Tuesday, February 5, 2013

Exclusive! Book Excerpt!

Driving Miss Crazy
We make a lot of assumptions—and assume that we must find solutions—based on personal experience and cultural norms.  For instance, we might assume that a single person is not single by choice so we'll encourage them by trying to play matchmaker.  Or we might assume that a childless woman is just that because she can't have children, not because she chooses not to.  Or that something must be done to get that reclusive widow back out into the world because, well, she just couldn't be happy being on her own all the time.
One of my favorite stories that demonstrates this tendency is when my second son was four.  My mother had recently died—much too young—and our family had all attended her memorial service.  Back at home a few weeks later I was working in the kitchen and Kyle was playing quietly alone not far away.  Then suddenly he approached me.  "Mama," he began his query, "Nana was your mama, right?"  "Yes," I replied.  "And Nana died."  "Yes," again.  I could almost "see" the wheels of his little brain working on this human algebraic equation.  So next, logically, "So that means you don’t have a mama."  "No, not anymore."
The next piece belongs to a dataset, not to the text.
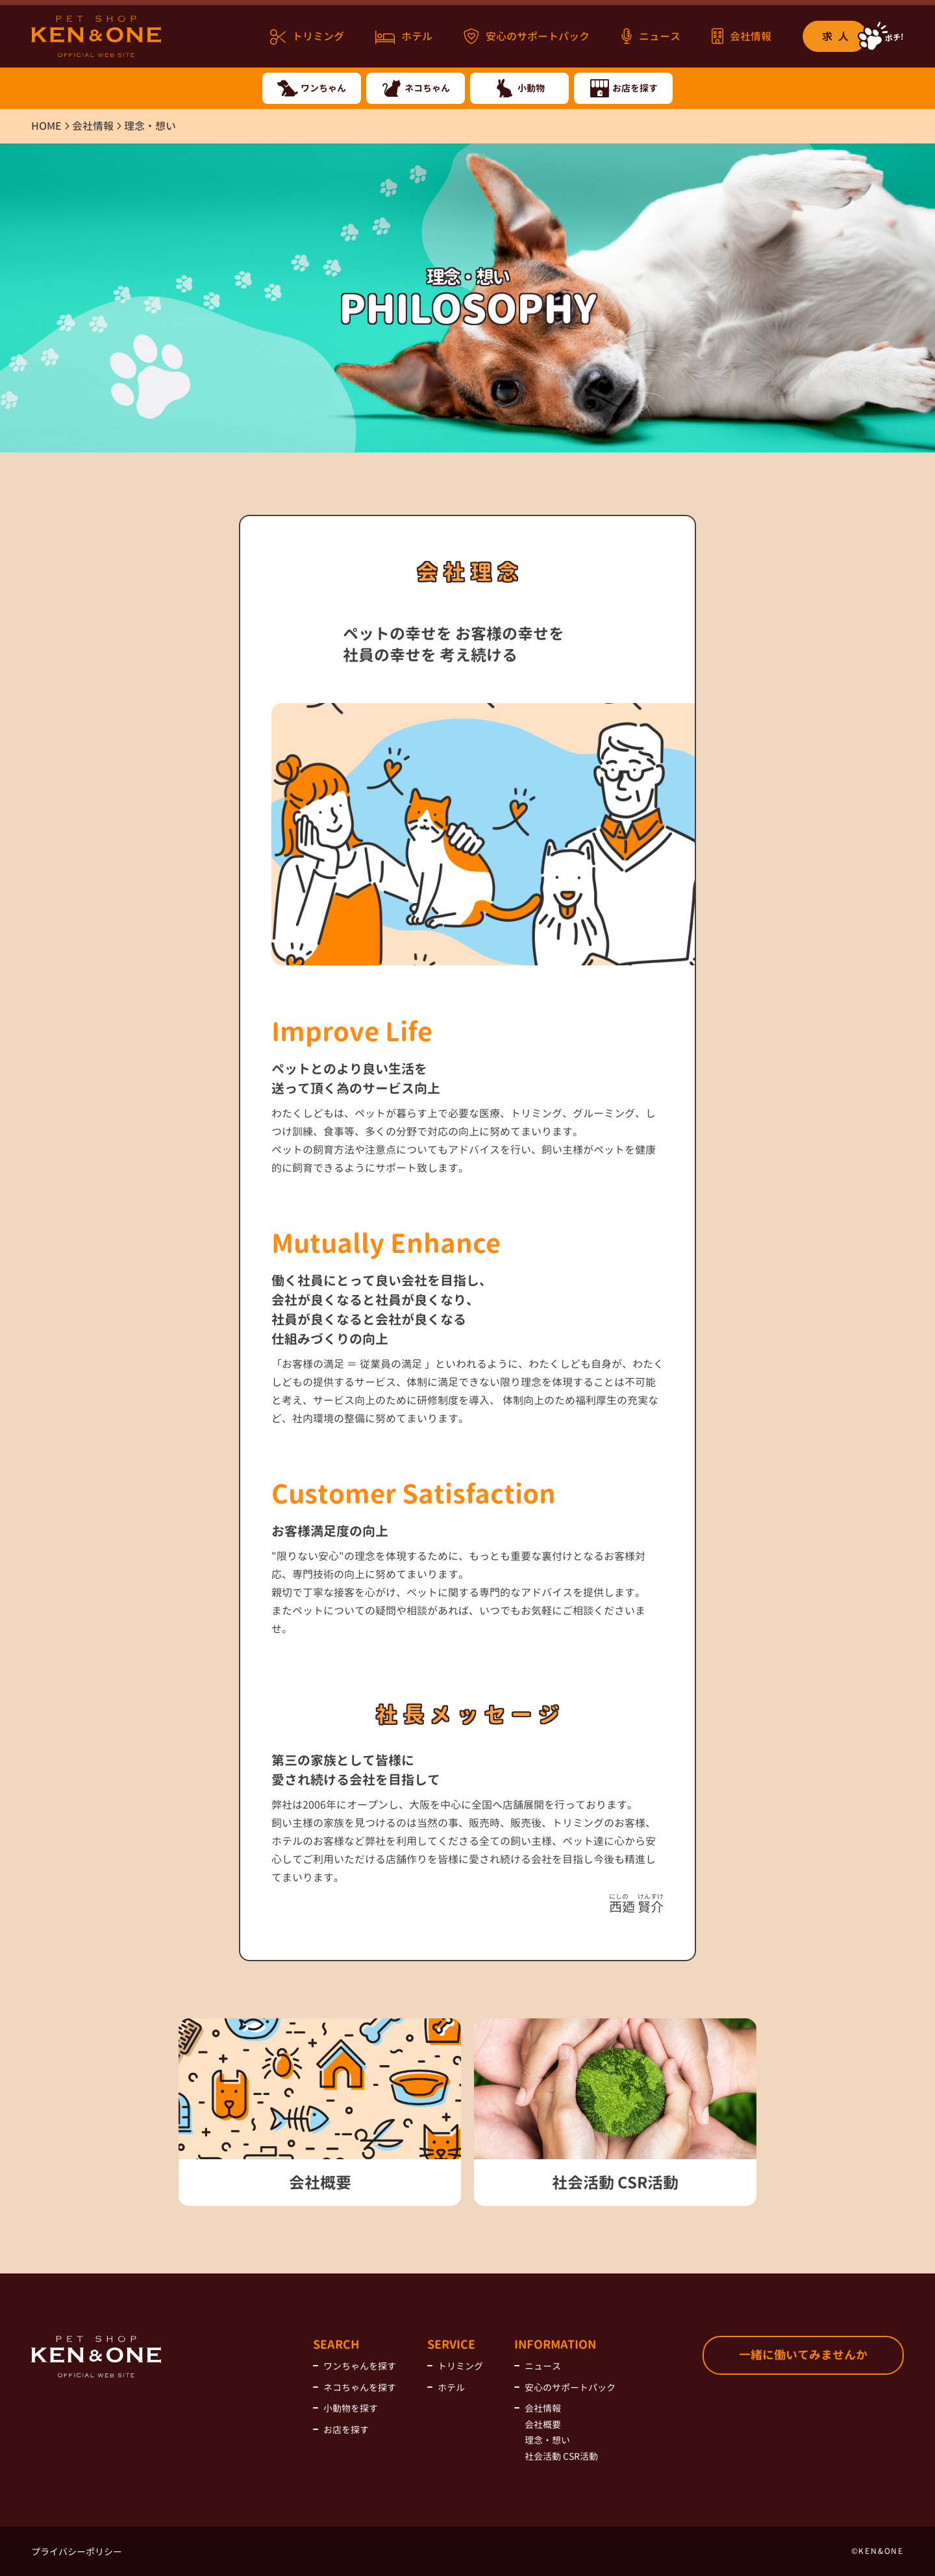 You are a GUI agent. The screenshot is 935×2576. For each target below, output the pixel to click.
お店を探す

The sheer emotional weight of that conclusion must have been sinking in as he remained silent for a while.  Then, suddenly and brightly he bounced back.  "I know!" he exclaimed, as though he had been called upon to find a solution.  And he had.  He had ticked off in his mind all the potential "mama" figures that were left to us: his GeeGee (his father's grandmother) and his Gramma (his father's mother) were still alive and available for the job.  "GeeGee can be daddy's mama and Gramma can be your mama!"  And with that he mentally rubbed his hands together as if to announce that the problem was solved, the problem that only a four-year-old could truly appreciate: no one should be without a mama.
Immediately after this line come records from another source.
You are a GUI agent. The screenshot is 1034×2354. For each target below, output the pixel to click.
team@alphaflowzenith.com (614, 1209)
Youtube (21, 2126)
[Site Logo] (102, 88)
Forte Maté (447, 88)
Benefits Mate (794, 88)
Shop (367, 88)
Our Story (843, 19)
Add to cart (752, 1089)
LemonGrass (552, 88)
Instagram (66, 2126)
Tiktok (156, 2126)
I think this phenomenon is responsible for the numbers of people who feel the need to suggest solutions to my not driving.  The assumption is that from their perspectives not being able to drive would be a fate worse than death and therefore I must have the same outlook.  They also assume, presumably!—that I'm not driving because I just hadn't thought about the solution that they are about to put forth.
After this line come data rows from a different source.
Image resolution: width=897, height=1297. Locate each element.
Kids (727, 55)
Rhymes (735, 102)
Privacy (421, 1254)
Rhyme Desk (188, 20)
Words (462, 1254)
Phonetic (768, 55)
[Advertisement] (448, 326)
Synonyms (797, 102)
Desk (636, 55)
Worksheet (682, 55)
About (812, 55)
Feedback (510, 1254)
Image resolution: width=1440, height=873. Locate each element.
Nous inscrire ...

I am reminded of the day that I announced to a dear friend (a woman who is 10 years my senior and whose children were entering college when mine were just entering school) that I was pregnant with a little surprise—our fourth child.  I was shocked by the intensity of her irate response and the venomous attack on the supposed irresponsibility of my husband!  In a word, she was furious at him for doing that to me!  Later she revealed the cause of her anger—she had responded not as she would as my friend but as if it were she who was again pregnant.  Projecting herself into my situation, ten years older and thoroughly done with raising children, she naturally had severe anxiety which manifested itself in rage.
So it seems to be with my friends who would empathize with my predicament.  Now I know you all mean well.  And I know you might just find this hard to believe.  But I just don't miss driving!!  Really I don't!  I'm not just saying that because I can't and I don't see any solution to the problem.  I really don't mind it.  I know!  I'm surprised to hear it coming from my own lips but it appears to be true for me.  It is rare that I feel trapped by not being able to hop into my car and drive any where I wish.  I feel quite content to be driven where I need to go, perhaps in part because I don't feel a need to go too many places.  I especially don't feel a need to go where your kind advice is driving me!
Recently I've begun to have dreams about driving—or contemplating driving—and then remembering that I can't.